SUBROUTINE PSLATRD( UPLO, N, NB, A, IA, JA, DESCA, D, E, TAU, W,
     $                    IW, JW, DESCW, WORK )
*
*  -- ScaLAPACK auxiliary routine (version 1.7) --
*     University of Tennessee, Knoxville, Oak Ridge National Laboratory,
*     and University of California, Berkeley.
*     May 1, 1997
*
*     .. Scalar Arguments ..
      CHARACTER          UPLO
      INTEGER            IA, IW, JA, JW, N, NB
*     ..
*     .. Array Arguments ..
      INTEGER            DESCA( * ), DESCW( * )
      REAL               A( * ), D( * ), E( * ), TAU( * ), W( * ),
     $                   WORK( * )
*     ..
*
*  Purpose
*  =======
*
*  PSLATRD reduces NB rows and columns of a real symmetric distributed
*  matrix sub( A ) = A(IA:IA+N-1,JA:JA+N-1) to symmetric tridiagonal
*  form by an orthogonal similarity transformation Q' * sub( A ) * Q,
*  and returns the matrices V and W which are needed to apply the
*  transformation to the unreduced part of sub( A ).
*
*  If UPLO = 'U', PSLATRD reduces the last NB rows and columns of a
*  matrix, of which the upper triangle is supplied;
*  if UPLO = 'L', PSLATRD reduces the first NB rows and columns of a
*  matrix, of which the lower triangle is supplied.
*
*  This is an auxiliary routine called by PSSYTRD.
*
*  Notes
*  =====
*
*  Each global data object is described by an associated description
*  vector.  This vector stores the information required to establish
*  the mapping between an object element and its corresponding process
*  and memory location.
*
*  Let A be a generic term for any 2D block cyclicly distributed array.

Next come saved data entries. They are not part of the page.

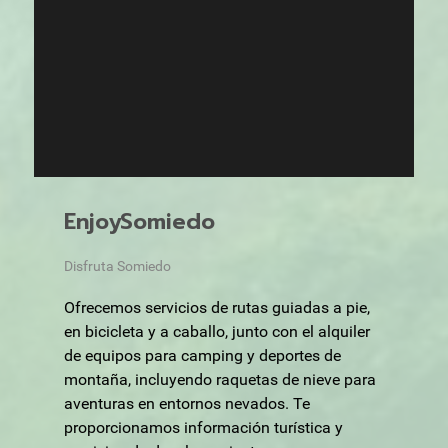
EnjoySomiedo
Disfruta Somiedo
Ofrecemos servicios de rutas guiadas a pie,
en bicicleta y a caballo, junto con el alquiler
de equipos para camping y deportes de
montaña, incluyendo raquetas de nieve para
aventuras en entornos nevados. Te
proporcionamos información turística y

*  Such a global array has an associated description vector DESCA.
*  In the following comments, the character _ should be read as
*  "of the global array".
*
*  NOTATION        STORED IN      EXPLANATION
*  --------------- -------------- --------------------------------------
*  DTYPE_A(global) DESCA( DTYPE_ )The descriptor type.  In this case,
*                                 DTYPE_A = 1.
*  CTXT_A (global) DESCA( CTXT_ ) The BLACS context handle, indicating
*                                 the BLACS process grid A is distribu-
*                                 ted over. The context itself is glo-
*                                 bal, but the handle (the integer
*                                 value) may vary.
*  M_A    (global) DESCA( M_ )    The number of rows in the global
*                                 array A.
*  N_A    (global) DESCA( N_ )    The number of columns in the global
*                                 array A.
*  MB_A   (global) DESCA( MB_ )   The blocking factor used to distribute
*                                 the rows of the array.
*  NB_A   (global) DESCA( NB_ )   The blocking factor used to distribute
*                                 the columns of the array.
*  RSRC_A (global) DESCA( RSRC_ ) The process row over which the first
*                                 row of the array A is distributed.
*  CSRC_A (global) DESCA( CSRC_ ) The process column over which the
*                                 first column of the array A is
*                                 distributed.
*  LLD_A  (local)  DESCA( LLD_ )  The leading dimension of the local
*                                 array.  LLD_A >= MAX(1,LOCr(M_A)).
*
*  Let K be the number of rows or columns of a distributed matrix,
*  and assume that its process grid has dimension p x q.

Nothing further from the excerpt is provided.